- **Your instructions**: Under this line is a listing; return exactly the lines starting at the one with "Direkte Verbindungen zu Druckservern" and running down to the one with "に格納します。実際に読み", and leave out its pictures.

- **Data extracts**:
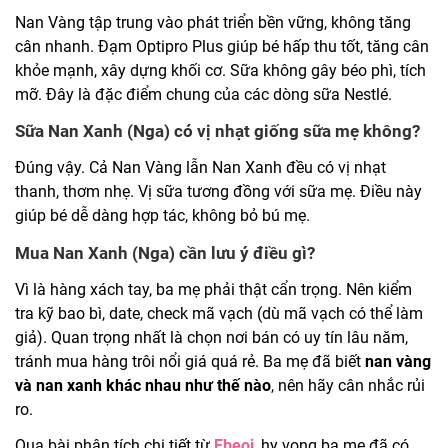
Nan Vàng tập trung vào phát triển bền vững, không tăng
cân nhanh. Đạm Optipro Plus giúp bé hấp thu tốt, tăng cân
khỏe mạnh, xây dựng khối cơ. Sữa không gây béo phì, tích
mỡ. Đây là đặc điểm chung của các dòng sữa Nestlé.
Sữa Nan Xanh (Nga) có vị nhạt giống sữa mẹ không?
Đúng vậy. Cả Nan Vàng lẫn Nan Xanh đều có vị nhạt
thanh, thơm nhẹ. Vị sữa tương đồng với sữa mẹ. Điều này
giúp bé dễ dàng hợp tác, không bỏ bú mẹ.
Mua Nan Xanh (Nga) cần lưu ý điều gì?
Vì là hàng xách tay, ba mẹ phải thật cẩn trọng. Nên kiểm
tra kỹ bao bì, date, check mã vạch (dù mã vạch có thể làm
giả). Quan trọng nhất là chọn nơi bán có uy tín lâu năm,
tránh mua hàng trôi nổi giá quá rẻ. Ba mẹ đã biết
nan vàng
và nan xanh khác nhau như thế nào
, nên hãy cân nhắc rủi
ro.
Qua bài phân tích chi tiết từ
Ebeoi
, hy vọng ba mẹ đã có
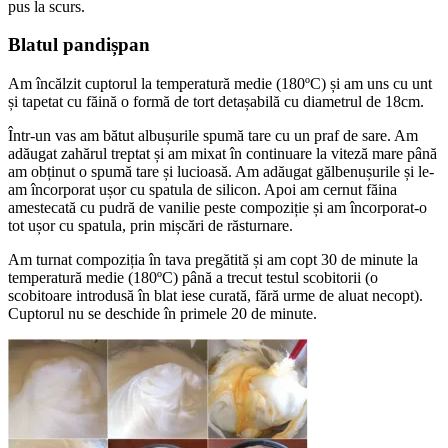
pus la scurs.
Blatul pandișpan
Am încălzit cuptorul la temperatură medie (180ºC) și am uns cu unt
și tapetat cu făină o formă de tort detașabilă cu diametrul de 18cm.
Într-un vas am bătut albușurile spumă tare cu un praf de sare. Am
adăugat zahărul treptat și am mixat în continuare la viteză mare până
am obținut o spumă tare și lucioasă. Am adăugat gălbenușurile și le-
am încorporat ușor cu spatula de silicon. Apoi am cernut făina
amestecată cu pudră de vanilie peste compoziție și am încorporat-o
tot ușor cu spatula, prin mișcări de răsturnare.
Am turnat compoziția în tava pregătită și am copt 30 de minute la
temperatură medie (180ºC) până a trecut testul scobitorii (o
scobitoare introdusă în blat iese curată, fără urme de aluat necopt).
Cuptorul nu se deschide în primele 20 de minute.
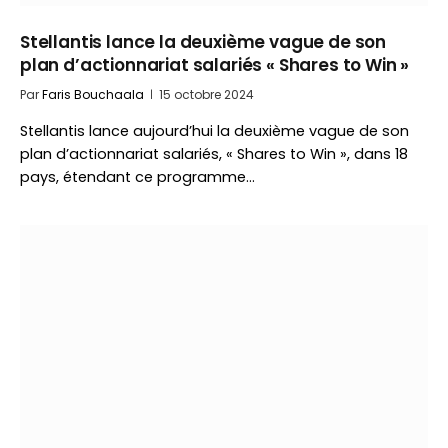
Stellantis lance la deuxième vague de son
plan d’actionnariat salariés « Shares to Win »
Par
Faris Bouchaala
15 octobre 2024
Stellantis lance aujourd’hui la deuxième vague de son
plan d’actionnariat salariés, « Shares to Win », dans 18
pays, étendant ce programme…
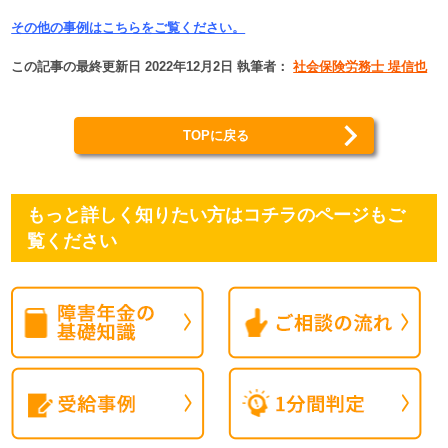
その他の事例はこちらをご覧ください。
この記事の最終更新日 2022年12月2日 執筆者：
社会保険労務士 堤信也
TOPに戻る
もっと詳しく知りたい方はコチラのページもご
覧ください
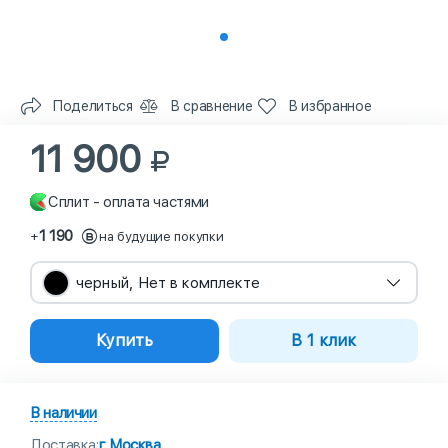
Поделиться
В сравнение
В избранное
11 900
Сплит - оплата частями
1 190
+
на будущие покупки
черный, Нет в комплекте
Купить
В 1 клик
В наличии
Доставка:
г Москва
==
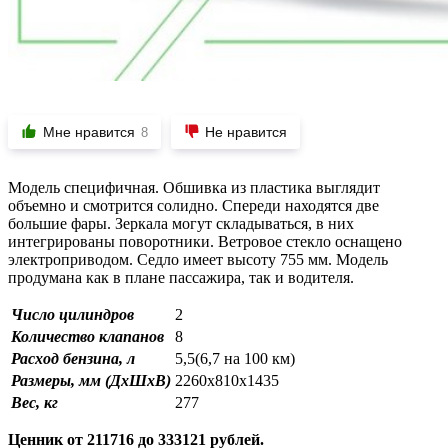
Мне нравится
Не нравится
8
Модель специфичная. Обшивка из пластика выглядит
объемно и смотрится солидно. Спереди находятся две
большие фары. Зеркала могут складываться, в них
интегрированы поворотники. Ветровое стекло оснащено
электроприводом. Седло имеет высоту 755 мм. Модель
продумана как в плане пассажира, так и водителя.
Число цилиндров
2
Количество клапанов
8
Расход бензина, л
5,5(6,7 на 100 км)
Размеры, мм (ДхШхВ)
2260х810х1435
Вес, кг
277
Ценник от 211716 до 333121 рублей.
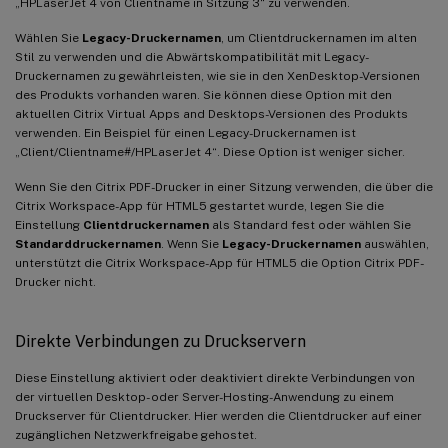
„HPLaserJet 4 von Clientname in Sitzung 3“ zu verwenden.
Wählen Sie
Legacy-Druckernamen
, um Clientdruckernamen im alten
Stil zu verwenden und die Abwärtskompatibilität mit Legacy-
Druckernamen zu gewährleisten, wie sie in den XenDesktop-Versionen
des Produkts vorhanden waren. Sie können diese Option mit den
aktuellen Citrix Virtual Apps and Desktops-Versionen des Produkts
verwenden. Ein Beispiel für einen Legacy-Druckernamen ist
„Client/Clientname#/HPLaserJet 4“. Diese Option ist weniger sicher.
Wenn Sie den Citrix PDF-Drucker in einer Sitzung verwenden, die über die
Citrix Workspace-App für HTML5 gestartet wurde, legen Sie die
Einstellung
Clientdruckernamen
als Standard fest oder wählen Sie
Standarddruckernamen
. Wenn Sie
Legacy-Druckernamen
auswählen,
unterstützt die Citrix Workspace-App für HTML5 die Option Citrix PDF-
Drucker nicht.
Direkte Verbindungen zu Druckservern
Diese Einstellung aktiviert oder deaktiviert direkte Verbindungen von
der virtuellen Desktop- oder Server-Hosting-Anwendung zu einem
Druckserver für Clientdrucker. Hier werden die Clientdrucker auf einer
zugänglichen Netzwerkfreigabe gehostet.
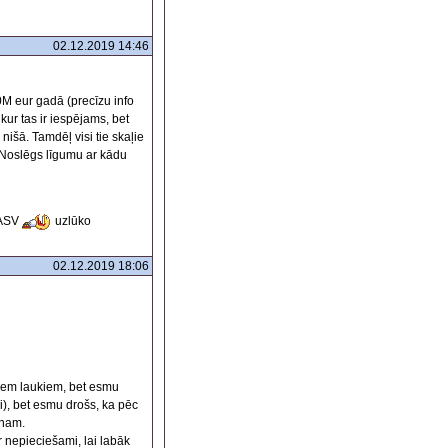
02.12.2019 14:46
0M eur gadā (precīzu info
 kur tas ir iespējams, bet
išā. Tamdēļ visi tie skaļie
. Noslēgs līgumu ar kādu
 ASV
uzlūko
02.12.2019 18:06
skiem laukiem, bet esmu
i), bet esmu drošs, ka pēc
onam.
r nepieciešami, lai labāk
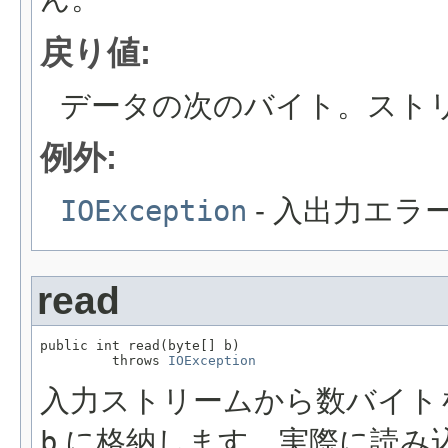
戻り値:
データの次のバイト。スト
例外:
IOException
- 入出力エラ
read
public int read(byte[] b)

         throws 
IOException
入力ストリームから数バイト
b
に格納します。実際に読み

- **Completed exercise**:
Direkte Verbindungen zu Druckservern
Diese Einstellung aktiviert oder deaktiviert direkte Verbindungen von
der virtuellen Desktop- oder Server-Hosting-Anwendung zu einem
Druckserver für Clientdrucker. Hier werden die Clientdrucker auf einer
zugänglichen Netzwerkfreigabe gehostet.
02.12.2019 14:46
0M eur gadā (precīzu info
 kur tas ir iespējams, bet
išā. Tamdēļ visi tie skaļie
. Noslēgs līgumu ar kādu
 ASV
uzlūko
02.12.2019 18:06
skiem laukiem, bet esmu
i), bet esmu drošs, ka pēc
onam.
r nepieciešami, lai labāk
戻り値:
データの次のバイト。スト
例外:
IOException
- 入出力エラ
read
public int read(byte[] b)

         throws 
IOException
入力ストリームから数バイト
b
に格納します。実際に読み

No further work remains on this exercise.